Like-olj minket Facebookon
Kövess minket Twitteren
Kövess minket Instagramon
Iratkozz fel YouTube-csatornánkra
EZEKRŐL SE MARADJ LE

____

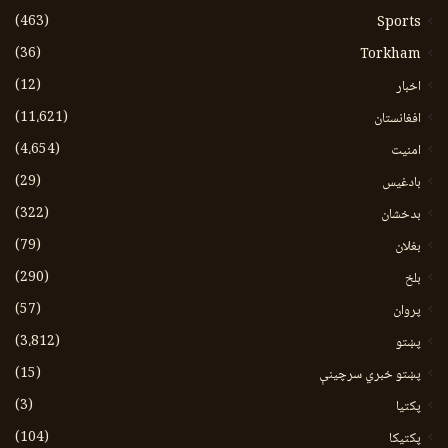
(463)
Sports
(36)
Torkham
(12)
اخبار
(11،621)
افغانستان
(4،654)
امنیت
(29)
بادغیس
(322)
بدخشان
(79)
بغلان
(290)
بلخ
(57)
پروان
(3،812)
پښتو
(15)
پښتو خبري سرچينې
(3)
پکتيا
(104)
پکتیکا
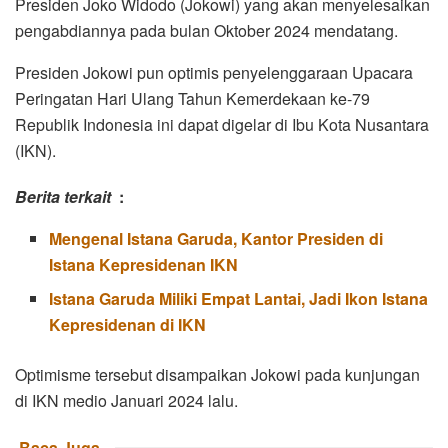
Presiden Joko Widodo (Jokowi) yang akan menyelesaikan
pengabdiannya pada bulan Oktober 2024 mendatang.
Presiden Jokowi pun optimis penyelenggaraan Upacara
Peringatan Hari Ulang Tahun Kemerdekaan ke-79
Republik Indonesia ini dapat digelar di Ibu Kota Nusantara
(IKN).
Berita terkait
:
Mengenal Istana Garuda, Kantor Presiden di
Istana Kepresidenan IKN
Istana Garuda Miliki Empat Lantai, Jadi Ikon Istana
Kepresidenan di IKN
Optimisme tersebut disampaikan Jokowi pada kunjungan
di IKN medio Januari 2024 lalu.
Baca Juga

____

Could you reproduce, exactly, every line above from the line with "Like-olj minket Facebookon" to the line with "EZEKRŐL SE MARADJ LE", and no other line? Both ends count.

Like-olj minket Facebookon
Kövess minket Twitteren
Kövess minket Instagramon
Iratkozz fel YouTube-csatornánkra
EZEKRŐL SE MARADJ LE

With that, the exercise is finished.